You can't just apply settings you find on the internet for your model of TV to your TV and it's "calibrated". If you lined up several of the same models of TV and set them all to the same settings and measured each one would be different. Your TV needs to be measured and calibrated in your room to be right. This explains it further:
http://www.tlvexp.ca/2012/12/the-fruits-of-copying-settings-the-pioneer-lottery/


----------



## proverbs (Apr 7, 2013)

Is their a inexpensive calibration kit anyone can recommend ? 

Thanks


----------



## mechman (Feb 8, 2007)

I would just start out with one of the discs that are available - Spears & Munsil is my favorite. And if you decide you want to delve deeper, you can do so later.


----------



## |Tch0rT| (May 2, 2013)

proverbs said:


> Is their a inexpensive calibration kit anyone can recommend ?
> 
> Thanks


It depends on what you consider inexpensive.

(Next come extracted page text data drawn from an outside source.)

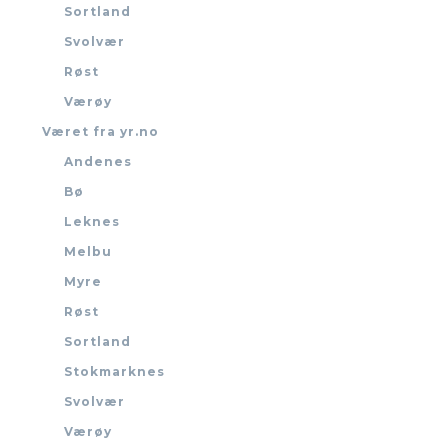
Sortland
Svolvær
Røst
Værøy
Været fra yr.no
Andenes
Bø
Leknes
Melbu
Myre
Røst
Sortland
Stokmarknes
Svolvær
Værøy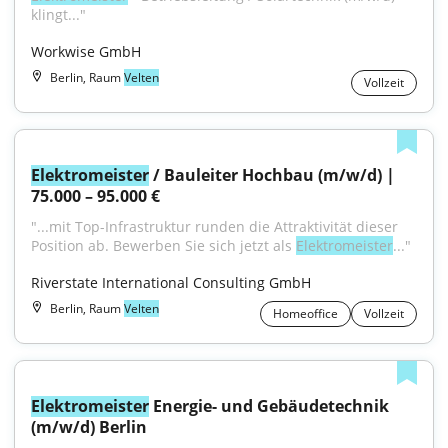
klingt..."
Workwise GmbH
Berlin, Raum
Velten
Vollzeit
Elektromeister
 / Bauleiter Hochbau (m/w/d) | 
75.000 – 95.000 €
"...mit Top-Infrastruktur runden die Attraktivität dieser 
Position ab. Bewerben Sie sich jetzt als 
Elektromeister
..."
Riverstate International Consulting GmbH
Berlin, Raum
Velten
Homeoffice
Vollzeit
Elektromeister
 Energie- und Gebäudetechnik 
(m/w/d) Berlin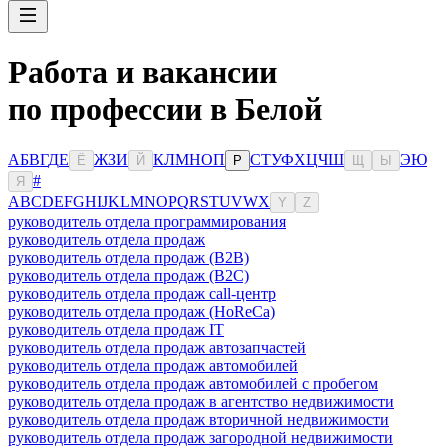
Работа и вакансии
по профессии в Белой
А
Б
В
Г
Д
Е
Ж
З
И
К
Л
М
Н
О
П
С
Т
У
Ф
Х
Ц
Ч
Ш
Э
Ю
Ё
Й
Р
Щ
Ы
#
Я
A
B
C
D
E
F
G
H
I
J
K
L
M
N
O
P
Q
R
S
T
U
V
W
X
Y
Z
руководитель отдела программирования
руководитель отдела продаж
руководитель отдела продаж (B2B)
руководитель отдела продаж (B2C)
руководитель отдела продаж call-центр
руководитель отдела продаж (HoReCa)
руководитель отдела продаж IT
руководитель отдела продаж автозапчастей
руководитель отдела продаж автомобилей
руководитель отдела продаж автомобилей с пробегом
руководитель отдела продаж в агентство недвижимости
руководитель отдела продаж вторичной недвижимости
руководитель отдела продаж загородной недвижимости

For free to ~ $40 you have a few options:

Free
AVS HD 709
http://www.avsforum.com/forum/139-display-calibration/948496-avs-hd-709-blu-ray-mp4-calibration.html

~$19
Disney World of Wonder (WoW)
http://www.amazon.com/Disney-WOW-Wo...TF8&qid=1410916698&sr=8-1&keywords=disney+wow

~$30 Spears & Munsil HD Benchmark and Calibration Disc 2nd Edition
http://www.amazon.com/gp/product/B0...IN=B00CKWI13O&linkCode=as2&tag=speaandmuns-20

~$40 Digital Video Essentials (DVE)
http://www.amazon.com/Digital-Video...6726&sr=8-1&keywords=digital+video+essentials

However without a colorimeter those are really only good for setting Brightness, Contrast, and Sharpness. AVS is recommended because it's free. I haven't seen WoW in years and it was before I got into calibration. I haven't seen Spears & Munsil disc. I have DVE and it has patterns like AVS but has some nice reference images you can get used to for checking calibrations.

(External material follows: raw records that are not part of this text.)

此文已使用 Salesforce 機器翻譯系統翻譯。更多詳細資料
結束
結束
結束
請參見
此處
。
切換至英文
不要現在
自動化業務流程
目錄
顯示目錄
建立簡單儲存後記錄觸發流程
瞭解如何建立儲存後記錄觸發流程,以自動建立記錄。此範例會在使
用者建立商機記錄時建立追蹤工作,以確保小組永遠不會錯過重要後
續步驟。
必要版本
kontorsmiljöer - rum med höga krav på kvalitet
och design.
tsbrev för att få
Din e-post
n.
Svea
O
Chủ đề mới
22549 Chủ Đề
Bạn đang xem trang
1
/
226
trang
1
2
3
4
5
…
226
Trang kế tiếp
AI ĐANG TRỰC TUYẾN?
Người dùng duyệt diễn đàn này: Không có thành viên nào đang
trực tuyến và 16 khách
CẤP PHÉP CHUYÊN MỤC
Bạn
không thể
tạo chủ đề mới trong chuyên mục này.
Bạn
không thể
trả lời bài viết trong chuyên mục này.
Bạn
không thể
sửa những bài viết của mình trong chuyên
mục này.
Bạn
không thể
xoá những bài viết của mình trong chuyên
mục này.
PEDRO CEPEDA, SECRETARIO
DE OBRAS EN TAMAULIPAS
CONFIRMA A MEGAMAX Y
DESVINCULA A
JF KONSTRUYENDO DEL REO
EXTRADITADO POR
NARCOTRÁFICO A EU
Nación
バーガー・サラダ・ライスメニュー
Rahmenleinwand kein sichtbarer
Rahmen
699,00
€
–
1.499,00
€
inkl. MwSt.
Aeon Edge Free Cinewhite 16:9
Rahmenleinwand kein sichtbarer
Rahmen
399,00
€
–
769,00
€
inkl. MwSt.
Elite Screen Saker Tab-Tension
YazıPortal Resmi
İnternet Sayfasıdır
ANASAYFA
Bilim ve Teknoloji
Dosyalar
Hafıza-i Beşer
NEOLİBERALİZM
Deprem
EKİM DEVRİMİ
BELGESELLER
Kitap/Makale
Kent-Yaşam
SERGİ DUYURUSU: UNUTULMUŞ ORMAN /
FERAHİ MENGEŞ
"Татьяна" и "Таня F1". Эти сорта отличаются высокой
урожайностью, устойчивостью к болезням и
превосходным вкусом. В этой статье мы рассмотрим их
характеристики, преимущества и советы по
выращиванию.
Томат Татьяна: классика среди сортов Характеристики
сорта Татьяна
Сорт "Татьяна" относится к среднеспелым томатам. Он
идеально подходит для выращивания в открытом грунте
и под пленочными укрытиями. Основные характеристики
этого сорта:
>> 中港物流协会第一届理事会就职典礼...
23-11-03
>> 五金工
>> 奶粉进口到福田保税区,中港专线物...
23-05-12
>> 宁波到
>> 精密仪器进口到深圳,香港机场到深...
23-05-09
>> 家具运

For greyscale, color, and gamma correction you really need a colorimeter. From all my research I've found to avoid Spyder's like the plague and the best entry level one is the Xrite i1 Display Pro (otherwise known as ID3 on most forums, I own one) at ~ $250 (they tend to go up and down on price, I think there was a sale a few months ago for like $175):
http://www.amazon.com/X-Rite-EODIS3...qid=1410917087&sr=8-1&keywords=i1+display+pro


----------